Medium Neutral Citation:


Hearing Date(s):
1 March 2011


Decision Date:
03 March 2011


Jurisdiction:



Before:
Harrison J


Decision:
Application for inspection of properties refused with costs.


Catchwords:
EVIDENCE - application for inspection of rural properties at Moree - s 53 Evidence Act 1995 - whether in court's opinion inspection would assist in resolving issues of fact or understanding the evidence - whether inspection might cause or result in undue waste of time - cost of inspection relevant - application refused


Legislation Cited:


Cases Cited:



Texts Cited:



Category:
Interlocutory applications


Parties:
NM Rural Enterprises Pty Ltd (Plaintiff)
Rimanui Farms Limited (First Defendant)
Gil Gil Farming Pty Ltd (Second Defendant)
Lloyds Syndicate No 1243 (Third Defendant)


Representation


- Counsel:
Counsel:
J E Maconachie QC with S B Docker
T J Hancock with J P Donohoe and A T Martin (First Defendant)
B Loukas (Second Defendant)
G T W Miller QC with D A Lloyd (Third Defendant)


- Solicitors:
Solicitors:
TurksLegal (Plaintiff)
Webb and Boland (First Defendant)
Doyle Wilson (Second Defendant)
Riley Gray-Spencer (Third Defendant)


File number(s):
2003/91379

Publication Restriction:



Judgment

  1. HIS HONOUR : The first defendant applies by notice of motion filed 24 February 2011 for an order pursuant to s 53 of the Evidence Act 1995 that an inspection of the properties "Boonaldoon" and "Tellerega" be held by the Court in the presence of the parties and their legal representatives. Section 53 provides relevantly as follows:

" 53 Views

(1) A judge may, on application, order that a demonstration, experiment or inspection be held.
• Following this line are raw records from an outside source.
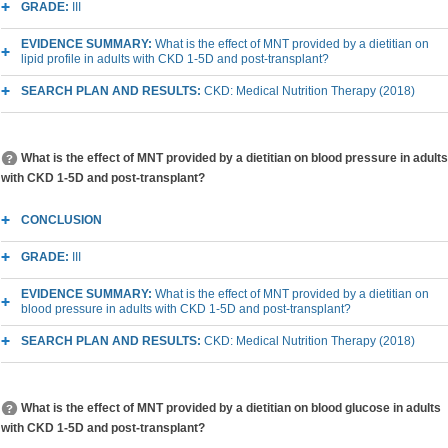
GRADE:
III
EVIDENCE SUMMARY:
What is the effect of MNT provided by a dietitian on
lipid profile in adults with CKD 1-5D and post-transplant?
SEARCH PLAN AND RESULTS:
CKD: Medical Nutrition Therapy (2018)
What is the effect of MNT provided by a dietitian on blood pressure in adults
with CKD 1-5D and post-transplant?
CONCLUSION
GRADE:
III
EVIDENCE SUMMARY:
What is the effect of MNT provided by a dietitian on
blood pressure in adults with CKD 1-5D and post-transplant?
SEARCH PLAN AND RESULTS:
CKD: Medical Nutrition Therapy (2018)
What is the effect of MNT provided by a dietitian on blood glucose in adults
with CKD 1-5D and post-transplant?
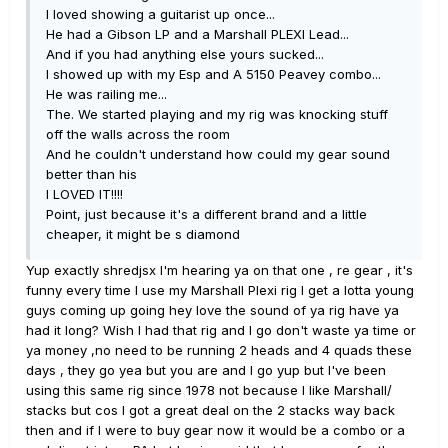
I loved showing a guitarist up once...
He had a Gibson LP and a Marshall PLEXI Lead...
And if you had anything else yours sucked...
I showed up with my Esp and A 5150 Peavey combo...
He was railing me...
The. We started playing and my rig was knocking stuff
off the walls across the room
And he couldn't understand how could my gear sound
better than his
I LOVED IT!!!!
Point, just because it's a different brand and a little
cheaper, it might be s diamond
Yup exactly shredjsx I'm hearing ya on that one , re gear , it's
funny every time I use my Marshall Plexi rig I get a lotta young
guys coming up going hey love the sound of ya rig have ya
had it long? Wish I had that rig and I go don't waste ya time or
ya money ,no need to be running 2 heads and 4 quads these
days , they go yea but you are and I go yup but I've been
using this same rig since 1978 not because I like Marshall/
stacks but cos I got a great deal on the 2 stacks way back
then and if I were to buy gear now it would be a combo or a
(2) A judge is not to make an order unless he or she is satisfied that:

(a) the parties will be given a reasonable opportunity to be present, and

(b) the judge and, if there is a jury, the jury will be present.

(3) Without limiting the matters that the judge may take into account in deciding whether to make an order, the judge is to take into account the following:

(a) whether the parties will be present,

(b) whether the demonstration, experiment or inspection will, in the court's opinion, assist the court in resolving issues of fact or understanding the evidence,

(c) the danger that the demonstration, experiment or inspection might be unfairly prejudicial, might be misleading or confusing or might cause or result in undue waste of time,

(d) ...,

(e) in the case of an inspection-the extent to which the place or thing to be inspected has materially altered.

4. ..."

  1. The plaintiff opposes the application. The second and third defendants neither support nor oppose it.
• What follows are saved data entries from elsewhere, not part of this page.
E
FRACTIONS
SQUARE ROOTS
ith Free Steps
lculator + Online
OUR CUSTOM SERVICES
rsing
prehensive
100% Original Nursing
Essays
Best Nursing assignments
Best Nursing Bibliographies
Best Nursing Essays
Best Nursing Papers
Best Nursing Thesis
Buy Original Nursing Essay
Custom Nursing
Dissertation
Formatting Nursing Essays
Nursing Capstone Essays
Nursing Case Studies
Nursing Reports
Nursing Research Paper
  1. I have referred to the facts that give rise to these proceedings in some detail in previous judgments. See, for example NM Rural Enterprises Pty Ltd v Rimanui Farms Limited [2008] NSWSC 472 . In short, the plaintiff alleges that the defendants are in various ways responsible for damage to crops sown on the plaintiff's property Tellerega caused by the herbicide glyphosate that is said to have drifted from the aerial spraying of glyphosate upon the first defendant's property Boonaldoon. The properties are very large and are about five kilometres apart at their closest point. The events that are complained of allegedly occurred in November 2000. The proceedings were commenced in 2003. Although the present application has been referred to or foreshadowed many times throughout the course of the proceedings, it was not formally filed until recently and was not heard until the hearing proper had rolled into its 29 th day. Almost all of the evidence had by then been completed. Much of the evidence consists of experts' reports and documents filling several thick folders. Maps, plans, diagrams, transparencies and overlays, and manifold photographs are included in this material. Constant reference and cross-reference to this material, which exceeds 4500 pages, has been made throughout the hearing. There are also almost 1700 pages of transcript so far with an estimate of more than a week left to complete the case.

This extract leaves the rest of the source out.